INSTALL - read on how to install
src/apprentice.c - parses /etc/magic to learn magic
src/apptype.c - used for OS/2 specific application type magic
src/ascmagic.c - third & last set of tests, based on hardwired assumptions.
src/asctime_r.c - replacement for OS's that don't have it.
src/asprintf.c - replacement for OS's that don't have it.
src/asctime_r.c - replacement for OS's that don't have it.
src/asprintf.c - replacement for OS's that don't have it.
src/buffer.c - buffer handling functions.
src/cdf.[ch] - parser for Microsoft Compound Document Files
src/cdf_time.c - time converter for CDF.
src/compress.c - handles decompressing files to look inside.
src/ctime_r.c - replacement for OS's that don't have it.
src/der.[ch] - parser for Distinguished Encoding Rules
src/dprintf.c - replacement for OS's that don't have it.
src/elfclass.h - common code for elf 32/64.
src/encoding.c - handles unicode encodings
src/file.c - the main program
src/file.h - header file
src/file_opts.h - list of options
src/fmtcheck.c - replacement for OS's that don't have it.
src/fsmagic.c - first set of tests the program runs, based on filesystem info
src/funcs.c - utilility functions
src/getline.c - replacement for OS's that don't have it.
src/getopt_long.c - replacement for OS's that don't have it.
src/gmtime_r.c - replacement for OS's that don't have it.
src/is_csv.c - knows about Comma Separated Value file format (RFC 4180).
src/is_json.c - knows about JavaScript Object Notation format (RFC 8259).
src/is_tar.c, tar.h - knows about Tape ARchive format (courtesy John Gilmore).
src/localtime_r.c - replacement for OS's that don't have it.
src/magic.h.in - source file for magic.h
src/mygetopt.h - replacement for OS's that don't have it.
src/magic.c - the libmagic api
src/names.h - header file for ascmagic.c
src/pread.c - replacement for OS's that don't have it.
src/print.c - print results, errors, warnings.
src/readcdf.c - CDF wrapper.
src/readelf.[ch] - Stand-alone elf parsing code.
src/softmagic.c - 2nd set of tests, based on /etc/magic
src/mygetopt.h - replacement for OS's that don't have it.
src/strcasestr.c - replacement for OS's that don't have it.
src/strlcat.c - replacement for OS's that don't have it.
src/strlcpy.c - replacement for OS's that don't have it.
src/strndup.c - replacement for OS's that don't have it.
src/tar.h - tar file definitions
src/vasprintf.c - for systems that don't have it.
doc/file.man - man page for the command
doc/magic.man - man page for the magic file, courtesy Guy Harris.
	Install as magic.4 on USG and magic.5 on V7 or Berkeley; cf Makefile.

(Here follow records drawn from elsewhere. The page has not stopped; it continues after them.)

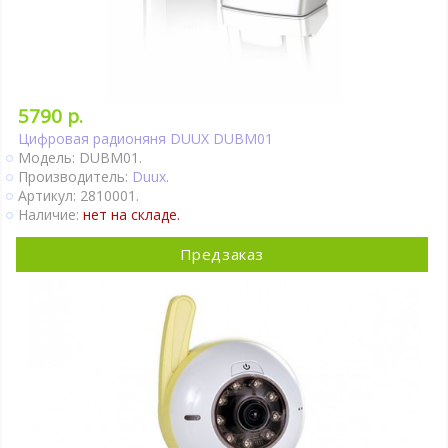
5790 р.
Цифровая радионяня DUUX DUBM01
Модель: DUBM01.
Производитель:
Duux
.
Артикул: 2810001.
Наличие:
нет на складе.
Предзаказ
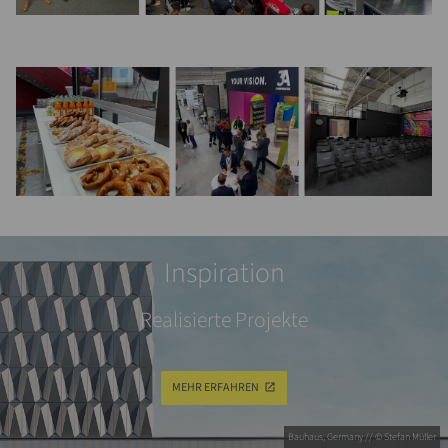
Inspiration
Realisierte Projekte
MEHR ERFAHREN
Bauhaus, Germany // © Stefan Müller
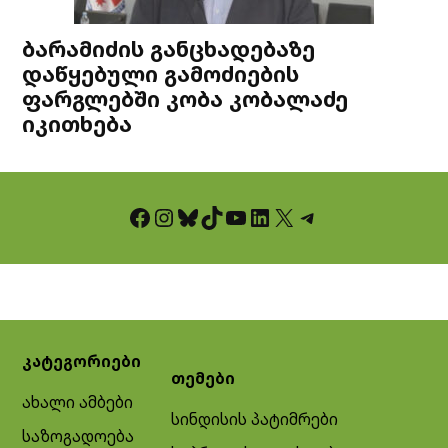
ბარამიძის განცხადებაზე
დაწყებული გამოძიების
ფარგლებში კობა კობალაძე
იკითხება
Facebook
Instagram
Bluesky
TikTok
YouTube
LinkedIn
X
Telegram
კატეგორიები
თემები
ახალი ამბები
სინდისის პატიმრები
საზოგადოება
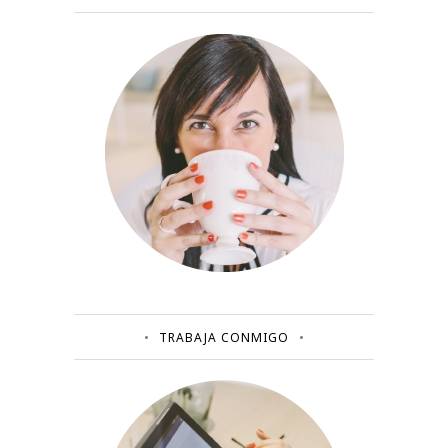
TRABAJA CONMIGO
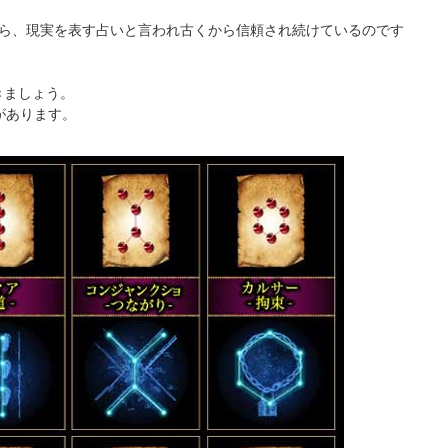
から、現実を表す占いと言われ古くから信頼され続けているのです
きましょう。
があります。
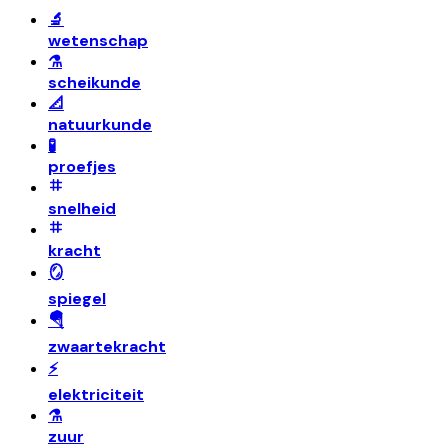
🔬
wetenschap
⚗️
scheikunde
📐
natuurkunde
🧪
proefjes
snelheid
kracht
🪞
spiegel
🪂
zwaartekracht
⚡
elektriciteit
⚗️
zuur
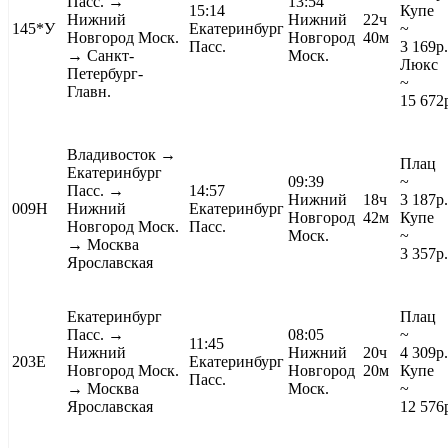
Пасс. →
13:54
15:14
Купе
Нижний
Нижний
22ч
145*У
Екатеринбург
~
Новгород Моск.
Новгород
40м
Пасс.
3 169
р.
→
Санкт-
Моск.
Люкс
Петербург-
~
Главн.
15 672
Владивосток
→
Плац
Екатеринбург
09:39
~
Пасс. →
14:57
Нижний
18ч
3 187
р.
009Н
Нижний
Екатеринбург
Новгород
42м
Купе
Новгород Моск.
Пасс.
Моск.
~
→
Москва
3 357
р.
Ярославская
Екатеринбург
Плац
Пасс. →
08:05
~
11:45
Нижний
Нижний
20ч
4 309
р.
203Е
Екатеринбург
Новгород Моск.
Новгород
20м
Купе
Пасс.
→
Москва
Моск.
~
Ярославская
12 576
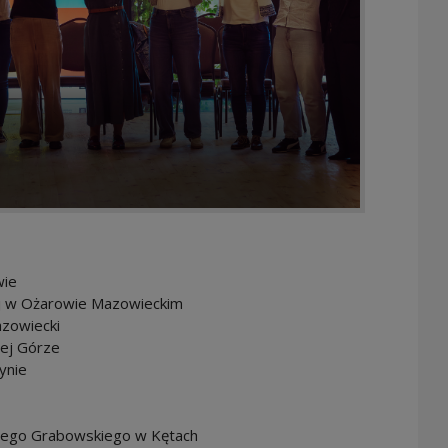
wie
iej w Ożarowie Mazowieckim
azowiecki
nej Górze
ynie
ożego Grabowskiego w Kętach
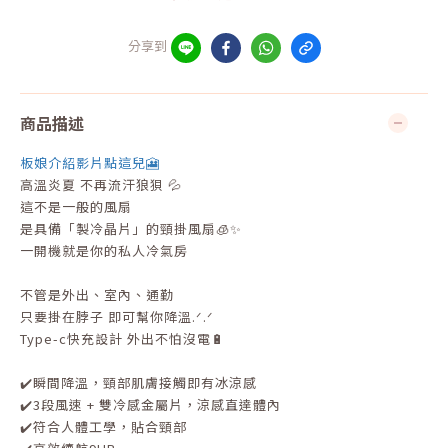
分享到
商品描述
板娘介紹影片點這兒🎦
高溫炎夏 不再流汗狼狽 💦
這不是一般的風扇
是具備「製冷晶片」的頸掛風扇🧊✨
一開機就是你的私人冷氣房
不管是外出、室內、通勤
只要掛在脖子 即可幫你降溫.ᐟ.ᐟ
Type-c快充設計 外出不怕沒電🔋
✔️瞬間降溫，頸部肌膚接觸即有冰涼感
✔️3段風速 + 雙冷感金屬片，涼感直達體內
✔️符合人體工學，貼合頸部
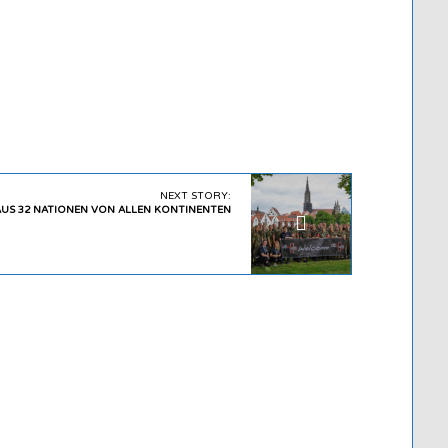
NEXT STORY:
AUS 32 NATIONEN VON ALLEN KONTINENTEN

Magdir - directory of /etc/magic pieces
------------------------------------------------------------------------------

If you submit a new magic entry please make sure you read the following
guidelines:

- Initial match is preferably at least 32 bits long, and is a _unique_ match
- If this is not feasible, use additional check
- Match of <= 16 bits are not accepted
- Delay printing string as much as possible, don't print output too early
- Avoid printf arbitrary byte as string, which can be a source of
  crash and buffer overflow

- Provide complete information with entry:
  * One line short summary
  * Optional long description
  * File extension, if applicable
  * Full name and contact method (for discussion when entry has problem)
  * Further reference, such as documentation of format

------------------------------------------------------------------------------

gpg for dummies:

$ gpg --verify file-X.YY.tar.gz.asc file-X.YY.tar.gz
gpg: assuming signed data in `file-X.YY.tar.gz'
gpg: Signature made WWW MMM DD HH:MM:SS YYYY ZZZ using DSA key ID KKKKKKKK

To download the key:

$ gpg --keyserver hkp://keys.gnupg.net --recv-keys KKKKKKKK

------------------------------------------------------------------------------


Parts of this software were developed at SoftQuad Inc., developers
of SGML/HTML/XML publishing software, in Toronto, Canada.
SoftQuad was swallowed up by Corel in 2002 and does not exist any longer.